- Opening Delimiter -

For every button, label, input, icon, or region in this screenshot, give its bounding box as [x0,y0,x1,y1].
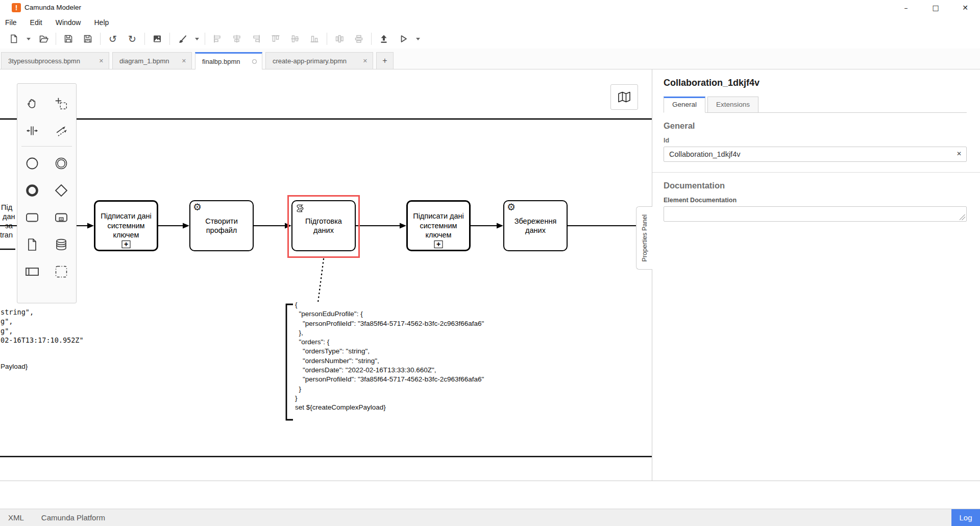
save-as-button[interactable] [78,31,97,46]
align-right-icon [251,34,261,44]
connect-icon [54,124,68,138]
maximize-button[interactable]: □ [921,0,950,15]
create-intermediate-event[interactable] [47,150,77,177]
toolbar-separator [205,33,205,45]
toolbar-separator [56,33,56,45]
menu-edit[interactable]: Edit [30,18,42,27]
start-instance-button[interactable] [394,31,413,46]
subprocess-icon [54,210,69,225]
start-event-icon [24,156,40,171]
align-right-button[interactable] [247,31,266,46]
minimize-button[interactable]: – [891,0,921,15]
undo-button[interactable]: ↺ [103,31,122,46]
open-file-button[interactable] [34,31,53,46]
log-toggle-button[interactable]: Log [951,509,980,526]
tab-bar: 3typessubprocess.bpmn ✕ diagram_1.bpmn ✕… [0,49,980,69]
create-start-event[interactable] [17,150,47,177]
redo-button[interactable]: ↻ [122,31,142,46]
space-tool[interactable] [17,117,47,144]
diagram-connections [0,69,652,481]
align-left-button[interactable] [208,31,227,46]
call-activity-sign-data-1[interactable]: Підписати дані системним ключем + [94,200,158,251]
status-bar: XML Camunda Platform Log [0,509,980,526]
close-button[interactable]: ✕ [950,0,980,15]
format-painter-button[interactable] [173,31,192,46]
deploy-upload-icon [379,34,389,44]
create-task[interactable] [17,204,47,231]
palette-separator [21,146,72,147]
tab-extensions[interactable]: Extensions [707,97,758,112]
menu-file[interactable]: File [5,18,17,27]
distribute-horizontally-icon [334,34,345,44]
menu-window[interactable]: Window [56,18,81,27]
clear-input-icon[interactable]: ✕ [957,150,962,157]
tab-diagram-1[interactable]: diagram_1.bpmn ✕ [112,52,192,69]
close-tab-icon[interactable]: ✕ [182,58,186,64]
engine-platform-label: Camunda Platform [41,513,105,522]
bpmn-canvas[interactable]: Під дан за tran string", g", g", 02-16T1… [0,69,652,481]
toolbar-separator [100,33,101,45]
close-tab-icon[interactable]: ✕ [363,58,368,64]
align-top-button[interactable] [266,31,285,46]
unsaved-changes-icon [252,59,257,64]
create-gateway[interactable] [47,177,77,204]
start-instance-caret[interactable] [413,31,423,46]
properties-panel-toggle[interactable]: Properties Panel [636,206,652,270]
align-top-icon [271,34,281,44]
data-object-icon [24,237,40,252]
id-label: Id [664,137,967,144]
undo-icon: ↺ [109,34,117,44]
format-painter-caret[interactable] [192,31,202,46]
toolbar-separator [169,33,170,45]
new-tab-button[interactable]: + [376,52,394,69]
distribute-vertically-button[interactable] [349,31,369,46]
align-middle-button[interactable] [285,31,305,46]
camunda-logo-icon: ! [12,3,21,12]
minimap-toggle-button[interactable] [610,84,638,110]
selected-element-title: Collaboration_1dkjf4v [664,78,967,88]
lasso-tool[interactable] [47,90,77,117]
export-image-button[interactable] [148,31,167,46]
new-diagram-button[interactable] [4,31,23,46]
selection-outline [287,195,360,258]
general-section-heading: General [664,121,967,131]
create-data-object[interactable] [17,231,47,258]
element-documentation-input[interactable] [664,206,967,222]
close-tab-icon[interactable]: ✕ [99,58,104,64]
hand-icon [25,97,39,111]
save-button[interactable] [59,31,78,46]
service-task-gear-icon: ⚙ [193,202,202,212]
create-group[interactable] [47,258,77,285]
properties-panel: Collaboration_1dkjf4v General Extensions… [652,69,980,481]
create-subprocess[interactable] [47,204,77,231]
id-input[interactable] [664,147,967,162]
tab-finalbp-active[interactable]: finalbp.bpmn [195,52,262,69]
create-participant[interactable] [17,258,47,285]
tab-3typessubprocess[interactable]: 3typessubprocess.bpmn ✕ [1,52,109,69]
toolbar-separator [371,33,372,45]
tab-label: 3typessubprocess.bpmn [8,57,80,65]
new-diagram-caret[interactable] [23,31,34,46]
section-divider [652,172,980,173]
resize-grip-icon[interactable] [960,214,965,220]
align-bottom-button[interactable] [305,31,324,46]
align-vertical-center-button[interactable] [227,31,247,46]
text-annotation[interactable]: { "personEduProfile": { "personProfileId… [295,300,484,413]
hand-tool[interactable] [17,90,47,117]
distribute-horizontally-button[interactable] [330,31,349,46]
xml-view-toggle[interactable]: XML [8,513,24,522]
call-activity-sign-data-2[interactable]: Підписати дані системним ключем + [406,200,471,251]
tab-label: diagram_1.bpmn [119,57,169,65]
service-task-gear-icon: ⚙ [507,202,516,212]
annotation-bracket [286,304,293,420]
tab-create-app-primary[interactable]: create-app-primary.bpmn ✕ [265,52,373,69]
deploy-button[interactable] [374,31,394,46]
service-task-create-profile[interactable]: ⚙ Створити профайл [189,200,254,251]
create-end-event[interactable] [17,177,47,204]
task-icon [24,210,40,225]
service-task-save-data[interactable]: ⚙ Збереження даних [503,200,568,251]
menu-help[interactable]: Help [94,18,109,27]
create-data-store[interactable] [47,231,77,258]
tab-general[interactable]: General [664,97,705,113]
global-connect-tool[interactable] [47,117,77,144]
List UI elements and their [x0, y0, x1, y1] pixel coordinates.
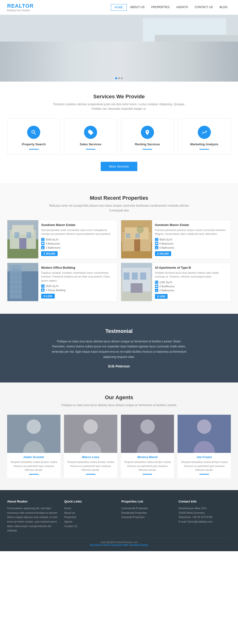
agents-section: Our Agents Tristique eu class eros lacus…: [0, 382, 238, 490]
hero-dot-1[interactable]: [115, 77, 117, 79]
prop-feat-sqft-2: 2500 Sq Ft: [41, 284, 114, 288]
baths-1: 6 Bathrooms: [159, 246, 174, 249]
footer-design: Wordpress theme Designed With TemplateTo…: [7, 544, 231, 546]
bath-icon-0: [41, 246, 44, 249]
service-label-1: Sales Services: [68, 142, 114, 146]
svg-point-17: [159, 52, 174, 54]
svg-rect-14: [162, 54, 171, 66]
agent-card-2[interactable]: Monica Blend Torquent phasellus nostra t…: [121, 415, 174, 478]
prop-img-inner-3: [121, 263, 152, 301]
svg-point-61: [140, 420, 154, 434]
agent-desc-1: Torquent phasellus nostra tempor nostra …: [64, 460, 117, 472]
footer-quick-links: Home About Us Properties Agents Contact …: [64, 506, 117, 528]
nav-home[interactable]: HOME: [111, 4, 127, 11]
hero-dot-2[interactable]: [118, 77, 120, 79]
agent-card-0[interactable]: Adam Scooter Torquent phasellus nostra t…: [7, 415, 60, 478]
prop-feat-beds-0: 4 Bedrooms: [41, 242, 114, 245]
prop-img-1: [121, 220, 152, 258]
nav-blog[interactable]: BLOG: [216, 4, 231, 11]
service-card-marketing[interactable]: Marketing Analysis: [178, 118, 231, 154]
svg-rect-13: [155, 51, 238, 54]
bed-icon-0: [41, 242, 44, 245]
property-card-1[interactable]: Sundown Manor Estate Pulvinar parturient…: [121, 220, 231, 259]
size-icon-3: [155, 280, 158, 284]
nav-contact[interactable]: CONTACT US: [191, 4, 216, 11]
bath-icon-1: [155, 246, 158, 249]
hero-dot-3[interactable]: [121, 77, 123, 79]
footer-link-props[interactable]: Properties: [64, 516, 76, 518]
footer-link-contact[interactable]: Contact Us: [64, 525, 77, 528]
nav-links: HOME ABOUT US PROPERTIES AGENTS CONTACT …: [111, 4, 231, 11]
prop-title-1: Sundown Manor Estate: [155, 223, 228, 227]
baths-3: 2 Bathrooms: [159, 289, 174, 292]
prop-feat-baths-3: 2 Bathrooms: [155, 289, 228, 292]
service-card-property-search[interactable]: Property Search: [7, 118, 60, 154]
sqft-1: 4500 Sq Ft: [159, 238, 172, 241]
bed-icon-1: [155, 242, 158, 245]
agent-card-1[interactable]: Marco Lima Torquent phasellus nostra tem…: [64, 415, 117, 478]
property-search-icon: [27, 126, 40, 139]
baths-0: 3 Bathrooms: [46, 246, 60, 249]
nav-properties[interactable]: PROPERTIES: [148, 4, 173, 11]
prop-info-3: 10 Apartments of Type B Sodales tincidun…: [152, 263, 231, 302]
footer-props-residential[interactable]: Residential Properties: [121, 511, 147, 514]
prop-price-2: $ 2,250: [41, 294, 55, 298]
prop-feat-baths-1: 6 Bathrooms: [155, 246, 228, 249]
footer-link-home[interactable]: Home: [64, 507, 71, 510]
prop-title-3: 10 Apartments of Type B: [155, 266, 228, 270]
footer-link-about[interactable]: About Us: [64, 511, 75, 514]
prop-img-inner-2: [7, 263, 38, 301]
nav-about[interactable]: ABOUT US: [127, 4, 148, 11]
sales-icon: [84, 126, 97, 139]
building-icon-2: [41, 288, 44, 292]
footer-link-agents[interactable]: Agents: [64, 520, 72, 523]
footer-quick-title: Quick Links: [64, 500, 117, 503]
svg-rect-52: [140, 272, 146, 280]
prop-desc-1: Pulvinar parturient pulvinar neque mauri…: [155, 228, 228, 236]
nav-agents[interactable]: AGENTS: [173, 4, 191, 11]
footer-grid: About Realtor Consectetuer adipiscing el…: [7, 500, 231, 533]
sqft-3: 1250 Sq Ft: [159, 281, 172, 284]
service-card-sales[interactable]: Sales Services: [64, 118, 117, 154]
footer-bottom: copyright@TemplateToaster.com Wordpress …: [7, 538, 231, 546]
agents-subtitle: Tristique eu class eros lacus ultricies …: [48, 403, 190, 408]
footer-props-industrial[interactable]: Industrial Properties: [121, 516, 145, 518]
more-services-button[interactable]: More Services: [101, 162, 137, 171]
bed-icon-3: [155, 285, 158, 288]
prop-img-2: [7, 263, 38, 301]
property-card-0[interactable]: Sundown Manor Estate Sed perspiciatis un…: [7, 220, 117, 259]
footer-props-title: Properties List: [121, 500, 174, 503]
agent-name-0: Adam Scooter: [7, 455, 60, 459]
svg-rect-33: [134, 239, 140, 251]
testimonial-section: Testmonial Tristique eu class eros lacus…: [0, 314, 238, 382]
agent-line-1: [86, 474, 96, 474]
svg-rect-32: [135, 233, 140, 238]
service-label-0: Property Search: [11, 142, 57, 146]
agent-desc-2: Torquent phasellus nostra tempor nostra …: [121, 460, 174, 472]
agents-title: Our Agents: [7, 394, 231, 400]
service-card-renting[interactable]: Renting Services: [121, 118, 174, 154]
footer-contact-email: E-mail: Demo@realideal.com: [179, 520, 231, 524]
beds-0: 4 Bedrooms: [46, 242, 60, 245]
beds-3: 3 BedRooms: [159, 285, 175, 288]
footer-design-link[interactable]: Wordpress theme Designed With TemplateTo…: [90, 544, 148, 546]
footer-props-commercial[interactable]: Commercial Properties: [121, 507, 148, 510]
svg-point-18: [174, 52, 188, 54]
agent-name-1: Marco Lima: [64, 455, 117, 459]
agent-photo-1: [64, 415, 117, 453]
footer-copyright: copyright@TemplateToaster.com: [7, 541, 231, 544]
prop-feat-sqft-1: 4500 Sq Ft: [155, 238, 228, 241]
property-card-2[interactable]: Modern Office Building Dapibus volutpat.…: [7, 263, 117, 302]
agent-card-3[interactable]: Joe Frazer Torquent phasellus nostra tem…: [178, 415, 231, 478]
properties-section: Most Recent Properties Ridiculus tortor …: [0, 183, 238, 314]
svg-rect-12: [155, 35, 238, 52]
svg-rect-11: [59, 64, 131, 70]
svg-rect-9: [57, 50, 86, 62]
footer-contact: Contact Info Schönhauser Allee 167c 1043…: [179, 500, 231, 533]
svg-rect-4: [12, 50, 143, 64]
service-line-0: [29, 149, 39, 150]
property-card-3[interactable]: 10 Apartments of Type B Sodales tincidun…: [121, 263, 231, 302]
services-grid: Property Search Sales Services Renting S…: [7, 118, 231, 154]
prop-img-inner-0: [7, 220, 38, 258]
properties-title: Most Recent Properties: [7, 195, 231, 201]
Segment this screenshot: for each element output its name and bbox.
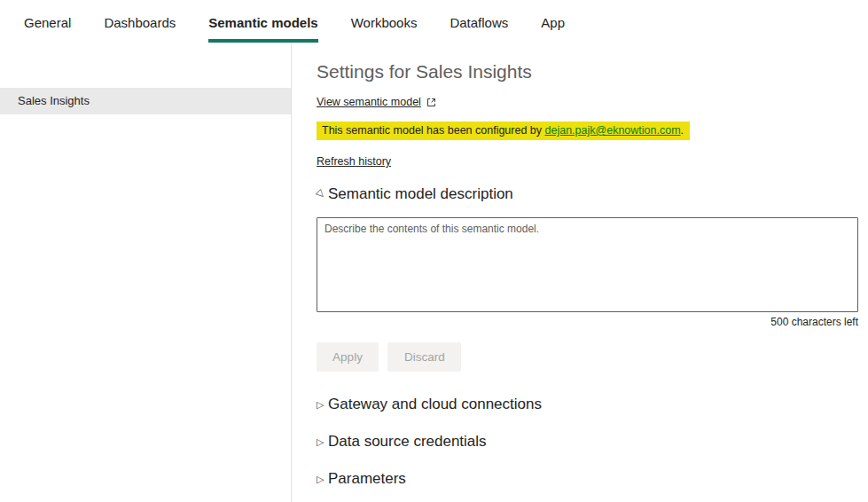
section-parameters[interactable]: ▷ Parameters [317,469,858,489]
configured-note-period: . [681,124,684,137]
tab-dashboards[interactable]: Dashboards [104,14,176,43]
collapsed-sections: ▷ Gateway and cloud connections ▷ Data s… [317,395,858,489]
tab-dataflows[interactable]: Dataflows [450,14,508,43]
description-textarea[interactable] [317,217,858,312]
section-data-source-credentials[interactable]: ▷ Data source credentials [317,432,858,451]
section-gateway-and-cloud-connections[interactable]: ▷ Gateway and cloud connections [317,395,858,414]
refresh-history-link[interactable]: Refresh history [317,155,391,168]
view-semantic-model-link[interactable]: View semantic model [317,96,421,108]
view-semantic-model-row: View semantic model [317,96,858,108]
description-actions: Apply Discard [317,342,858,372]
configured-note-row: This semantic model has been configured … [317,122,858,140]
section-title: Semantic model description [328,184,513,204]
content-area: Sales Insights Settings for Sales Insigh… [0,43,868,502]
configured-note-text: This semantic model has been configured … [322,124,545,137]
tab-general[interactable]: General [24,14,71,43]
tab-workbooks[interactable]: Workbooks [351,14,418,43]
triangle-collapsed-icon: ▷ [317,400,328,410]
section-title: Data source credentials [328,432,487,451]
top-tab-bar: General Dashboards Semantic models Workb… [0,0,868,43]
triangle-collapsed-icon: ▷ [317,437,328,447]
sidebar-item-sales-insights[interactable]: Sales Insights [0,88,291,114]
tab-app[interactable]: App [541,14,565,43]
characters-left-label: 500 characters left [317,316,858,328]
refresh-history-row: Refresh history [317,153,858,169]
section-title: Parameters [328,469,406,489]
triangle-collapsed-icon: ▷ [317,475,328,484]
configured-note-highlight: This semantic model has been configured … [317,122,690,140]
section-title: Gateway and cloud connections [328,395,542,414]
discard-button[interactable]: Discard [387,342,461,372]
configured-by-email-link[interactable]: dejan.pajk@eknowtion.com [545,124,681,137]
semantic-model-list-sidebar: Sales Insights [0,43,292,502]
section-semantic-model-description[interactable]: ▷ Semantic model description [317,184,858,204]
tab-semantic-models[interactable]: Semantic models [208,14,317,43]
apply-button[interactable]: Apply [317,342,379,372]
settings-pane: Settings for Sales Insights View semanti… [292,43,868,502]
external-link-icon [426,98,436,107]
page-title: Settings for Sales Insights [317,60,858,83]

- Closing Delimiter -

Tally the lines in the data that contain the string "inner". Report only the total.

3